By Millie Benjamin
The late Millie Benjamin wrote this for the Moccasin Telegraph series published in the Mille Lacs Messenger. It is reprinted to help preserve her teachings and pass them on to the next generation.
Tobacco is a gift from the Great Spirit and our way to communicate with that spirit. The smoke from the tobacco carries our prayers to the Great Spirit. Before our people had the white man’s tobacco, they used the inner bark from a red willow. They would scrape the outer bark off and use the inside for their tobacco. It has a really good smell – we call it kinikinick. Combined with the white man’s tobacco, the kinikinick stretches and lasts longer. I still use it.
My mom and dad weren’t smokers, but I always remember tobacco being around. I usually called my mom “Gramma” because that’s what everyone else called her. Anytime Gramma needed something, or had an offering to make, or had a ceremonial dance to attend, she always made sure she didn’t forget her tobacco. Gramma also encouraged us to make our food and tobacco offerings at the ceremonial drum. When the drum came out in the spring and fall, she would tell us to make a dish of food and bring it to the drum and have an Elder pray for you.
We teach the students at the Mille Lacs Band’s Nay Ah Shing School, where I work, that using tobacco to ask the Great Spirit for something is not a selfish thing, because you ask for the health and wellness of family and friends. You don’t ask for a new bike, Nike shoes, or a new car.
We can offer tobacco at any time of the day, wherever we are. Just find a nice grassy area, put your tobacco out by a tree, and think about the people you are praying for. If you are having a bad day, go off by yourself and take your tobacco and offer it, and ask that your mind be clear and that you get into a better mood.
There are a lot of people today who can’t offer tobacco to the Great Spirit in Ojibwe because they don’t speak the language. But when you put your tobacco out, there is always a manidoo (spirit) that corrects you if you use the wrong words, so I’ve always thought it’s okay for people who don’t speak the language.

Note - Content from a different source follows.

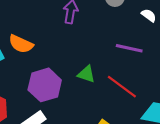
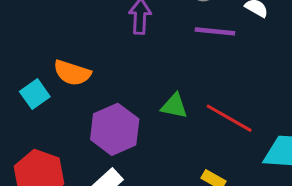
purple line: (129, 48) -> (215, 31), moved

Every Monday at the high school, we have tobacco offerings and we teach the students how to offer tobacco. We tell them, “If you have a gramma or someone who is sick or in trouble, put tobacco out for them.” There are always kids who say, “There’s no one in my family who is sick,” so I tell them, “Put your tobacco out and be thankful you have a healthy family.” All of the students go through and offer their tobacco. Then the cultural advisor takes the tobacco from the pile and smokes it and prays that the kids will be safe.
Anytime you ask Elders or anyone for advice, you must always offer tobacco first. My brother says it’s not proper to use the telephone; the tobacco needs to be handed to them. The proper way to offer tobacco is to take a pinch out of the tobacco pouch and hand that pinch to the person, then roll the pouch back up and give the whole thing to the person. You know it’s sincere when somebody does it the proper way.